WHAT THE TASK ASKS: For the listing below, output exactly the lines from the line with "ist. Die Handwerkskammern" up to and including the line with "momento sin dañar el pavimento", and no other lines.

******************************

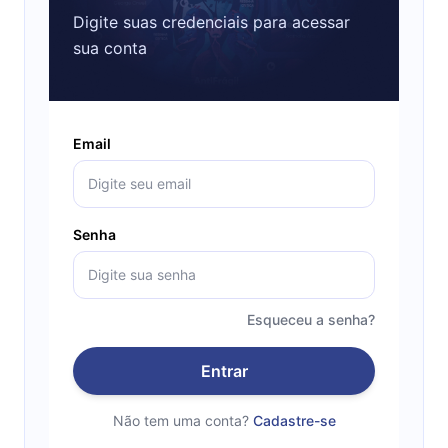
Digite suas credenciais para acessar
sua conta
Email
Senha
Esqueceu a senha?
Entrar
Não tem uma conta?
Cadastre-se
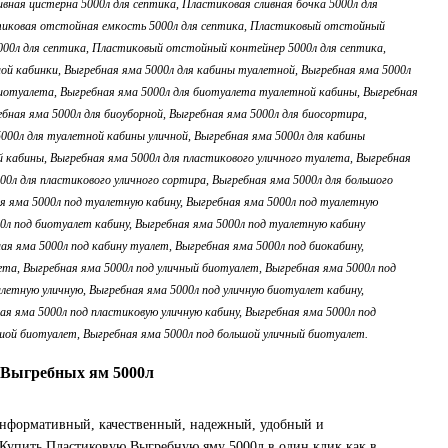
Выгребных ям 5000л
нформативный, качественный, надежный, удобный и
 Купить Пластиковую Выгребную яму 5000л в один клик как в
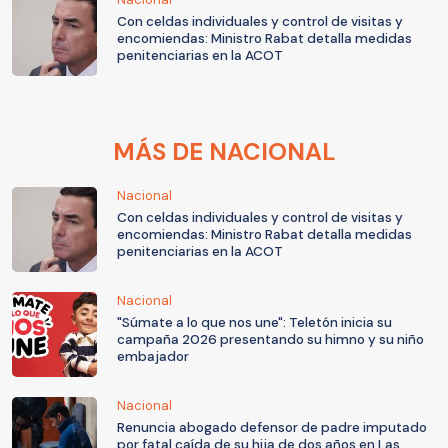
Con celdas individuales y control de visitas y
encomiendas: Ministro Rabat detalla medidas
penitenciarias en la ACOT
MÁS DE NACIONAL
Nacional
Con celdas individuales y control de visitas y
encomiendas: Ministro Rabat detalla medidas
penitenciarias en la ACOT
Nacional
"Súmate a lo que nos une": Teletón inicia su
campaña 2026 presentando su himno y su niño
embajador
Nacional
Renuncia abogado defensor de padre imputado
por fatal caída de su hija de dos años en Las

******************************

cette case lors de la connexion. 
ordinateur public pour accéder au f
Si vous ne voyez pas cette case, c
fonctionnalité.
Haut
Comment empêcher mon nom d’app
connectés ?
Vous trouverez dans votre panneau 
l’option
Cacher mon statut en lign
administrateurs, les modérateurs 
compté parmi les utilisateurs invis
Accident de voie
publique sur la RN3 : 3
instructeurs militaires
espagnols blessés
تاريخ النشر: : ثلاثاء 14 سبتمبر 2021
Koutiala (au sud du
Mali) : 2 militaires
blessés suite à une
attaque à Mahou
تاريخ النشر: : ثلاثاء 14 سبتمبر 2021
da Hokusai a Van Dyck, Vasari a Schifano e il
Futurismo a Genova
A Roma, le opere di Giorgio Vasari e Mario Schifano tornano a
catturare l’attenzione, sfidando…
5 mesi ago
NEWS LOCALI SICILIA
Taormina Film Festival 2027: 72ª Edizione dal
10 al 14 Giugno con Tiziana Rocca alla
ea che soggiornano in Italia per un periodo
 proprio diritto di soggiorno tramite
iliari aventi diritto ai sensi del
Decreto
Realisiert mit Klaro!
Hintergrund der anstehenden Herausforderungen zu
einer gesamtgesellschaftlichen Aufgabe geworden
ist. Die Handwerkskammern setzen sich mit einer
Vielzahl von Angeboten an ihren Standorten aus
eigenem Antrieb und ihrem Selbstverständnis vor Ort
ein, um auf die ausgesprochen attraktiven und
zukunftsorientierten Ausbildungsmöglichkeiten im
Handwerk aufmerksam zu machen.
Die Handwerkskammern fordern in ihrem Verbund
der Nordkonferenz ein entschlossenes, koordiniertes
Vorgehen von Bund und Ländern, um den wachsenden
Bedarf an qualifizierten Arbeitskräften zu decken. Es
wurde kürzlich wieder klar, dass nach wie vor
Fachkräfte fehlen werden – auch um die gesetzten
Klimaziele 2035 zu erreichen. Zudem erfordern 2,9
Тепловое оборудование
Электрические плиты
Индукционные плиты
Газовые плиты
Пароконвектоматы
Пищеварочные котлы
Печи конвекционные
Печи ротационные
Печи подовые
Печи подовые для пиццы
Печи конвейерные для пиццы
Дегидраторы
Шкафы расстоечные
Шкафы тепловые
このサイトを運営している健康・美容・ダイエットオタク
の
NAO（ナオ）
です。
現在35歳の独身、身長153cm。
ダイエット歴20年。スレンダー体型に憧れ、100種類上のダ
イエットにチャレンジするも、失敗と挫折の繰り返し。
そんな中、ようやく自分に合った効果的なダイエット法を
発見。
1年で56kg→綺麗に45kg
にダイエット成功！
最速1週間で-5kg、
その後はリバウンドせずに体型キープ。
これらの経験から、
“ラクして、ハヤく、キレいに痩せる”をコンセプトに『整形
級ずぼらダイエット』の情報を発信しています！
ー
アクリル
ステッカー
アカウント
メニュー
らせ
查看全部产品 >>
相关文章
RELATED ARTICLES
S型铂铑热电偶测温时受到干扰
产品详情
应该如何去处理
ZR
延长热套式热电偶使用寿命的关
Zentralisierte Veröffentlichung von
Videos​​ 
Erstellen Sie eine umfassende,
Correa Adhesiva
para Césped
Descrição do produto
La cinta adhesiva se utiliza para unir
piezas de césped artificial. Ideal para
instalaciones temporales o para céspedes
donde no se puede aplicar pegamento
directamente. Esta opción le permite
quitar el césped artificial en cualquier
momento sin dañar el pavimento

******************************

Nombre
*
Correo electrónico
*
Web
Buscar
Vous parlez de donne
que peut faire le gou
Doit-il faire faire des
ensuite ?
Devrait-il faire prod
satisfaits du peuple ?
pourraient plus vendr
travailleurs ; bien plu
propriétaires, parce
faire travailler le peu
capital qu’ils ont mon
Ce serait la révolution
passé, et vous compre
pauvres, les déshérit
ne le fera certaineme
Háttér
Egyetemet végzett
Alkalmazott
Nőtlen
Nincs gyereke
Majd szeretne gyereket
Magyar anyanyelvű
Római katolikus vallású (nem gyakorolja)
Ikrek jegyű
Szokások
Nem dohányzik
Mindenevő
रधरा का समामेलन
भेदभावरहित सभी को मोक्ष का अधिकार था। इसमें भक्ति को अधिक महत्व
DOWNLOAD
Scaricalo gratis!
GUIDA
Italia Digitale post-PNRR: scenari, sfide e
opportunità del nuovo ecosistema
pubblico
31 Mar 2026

******************************

WRITTEN RESPONSE:
ist. Die Handwerkskammern setzen sich mit einer
Vielzahl von Angeboten an ihren Standorten aus
eigenem Antrieb und ihrem Selbstverständnis vor Ort
ein, um auf die ausgesprochen attraktiven und
zukunftsorientierten Ausbildungsmöglichkeiten im
Handwerk aufmerksam zu machen.
Die Handwerkskammern fordern in ihrem Verbund
der Nordkonferenz ein entschlossenes, koordiniertes
Vorgehen von Bund und Ländern, um den wachsenden
Bedarf an qualifizierten Arbeitskräften zu decken. Es
wurde kürzlich wieder klar, dass nach wie vor
Fachkräfte fehlen werden – auch um die gesetzten
Klimaziele 2035 zu erreichen. Zudem erfordern 2,9
Тепловое оборудование
Электрические плиты
Индукционные плиты
Газовые плиты
Пароконвектоматы
Пищеварочные котлы
Печи конвекционные
Печи ротационные
Печи подовые
Печи подовые для пиццы
Печи конвейерные для пиццы
Дегидраторы
Шкафы расстоечные
Шкафы тепловые
このサイトを運営している健康・美容・ダイエットオタク
の
NAO（ナオ）
です。
現在35歳の独身、身長153cm。
ダイエット歴20年。スレンダー体型に憧れ、100種類上のダ
イエットにチャレンジするも、失敗と挫折の繰り返し。
そんな中、ようやく自分に合った効果的なダイエット法を
発見。
1年で56kg→綺麗に45kg
にダイエット成功！
最速1週間で-5kg、
その後はリバウンドせずに体型キープ。
これらの経験から、
“ラクして、ハヤく、キレいに痩せる”をコンセプトに『整形
級ずぼらダイエット』の情報を発信しています！
ー
アクリル
ステッカー
アカウント
メニュー
らせ
查看全部产品 >>
相关文章
RELATED ARTICLES
S型铂铑热电偶测温时受到干扰
产品详情
应该如何去处理
ZR
延长热套式热电偶使用寿命的关
Zentralisierte Veröffentlichung von
Videos​​ 
Erstellen Sie eine umfassende,
Correa Adhesiva
para Césped
Descrição do produto
La cinta adhesiva se utiliza para unir
piezas de césped artificial. Ideal para
instalaciones temporales o para céspedes
donde no se puede aplicar pegamento
directamente. Esta opción le permite
quitar el césped artificial en cualquier
momento sin dañar el pavimento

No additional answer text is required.